Несколько последующих дней прошло в суете: сарканы устраивали лагерь, смолили и сушили корабельные днища. Аттары больше не тревожили их и, кажется, забыли о самом присутствии мореходов. Говорили, что царь Аттар Руса казнил владыку Шукара. Связанного и обритого налысо энси вывели на высокий утес и сбросили оттуда на острые камни. Сказители в тот же вечер сложили славную песнь о падении неприступной скалы, редумы быстро подхватили ее и принялись распевать, переделав слова на непристойный манер.
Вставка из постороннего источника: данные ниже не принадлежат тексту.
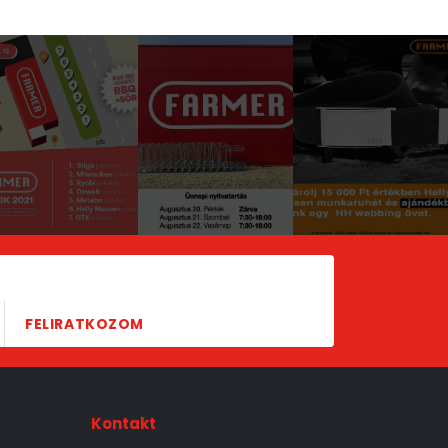
FELIRATKOZOM
Kontakt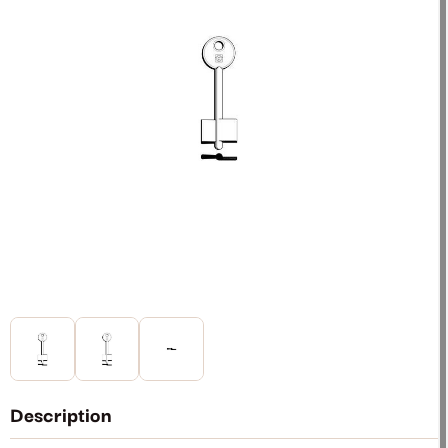
Description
По вечерам Сыновья Зверя собирались у костров и выспрашивали у гадателя, не пришло ли время выбрать им нового лохага. Но гадатель отвечал, что нужно ждать, пока не наступит день, благоприятный для жертвы. На пятый день народилась молодая луна и гадатель объявил, что время пришло. Выбрали уединенное место — на каменистой отмели, вдали от лагеря, сложили костер, установили алтарик и бронзовую курильню, привезенную с островов. Едва солнце утонуло в море, Старшие Братья собрались у огня и встали в круг, все как один — обнаженные, перемазанные сажей, страшные. Каждый держал в правой руке короткое копье с кремниевым наконечником, а в левой — пучок сухой травы. Заклали овцу, окропили кровью каменный алтарик. Гадатель сотворил молитву, обращаясь, по обычаю, к Морскому Тельцу. Пока он говорил, все, кроме Сануки, стояли, склонив головы, — ураг же нарочно отвернул лицо от костра, уставившись на тонкий лунный серп. Он не знал Морского Тельца и не любил его ни раньше, когда жил на островах, ни тем паче теперь, в чужой земле, где боги Серого моря не имели силы.
Наконец пришла пора голосовать. По очереди Старшие Братья подошли к алтарю и обмакнули в кровь острия своих копий. Одни из них после этого немедленно вонзили копья в горячие угли, другие подошли к Сануке и коснулись окровавленными наконечниками его плеча. Сольпуга стоял прямо, вперив взгляд в огонь. Он чуть вздрогнул, почувствовав плечом холодное, липкое прикосновение, затем еще одно…
Потом сарканы долго толковали: Санука получил всего на пять голосов больше, чем Сольпуга. Кто-то предложил разрешить вопрос поединком, но оба спорщика отказались драться. Пришлось заколоть еще одного ягненка, гадатель долго рассматривал свежие внутренности, но так и не смог прочитать в их сопряжении волю богов. Все разрешилось только к утру — Санука стал лохагом и взял под свое начало Сыновей Зверя — всего полтораста редумов. Сольпугу объявили урагом и дали ему в подчинение тридцать человек. Санука взял в руки палицу Кутуша и отдал свое копье Сольпуге.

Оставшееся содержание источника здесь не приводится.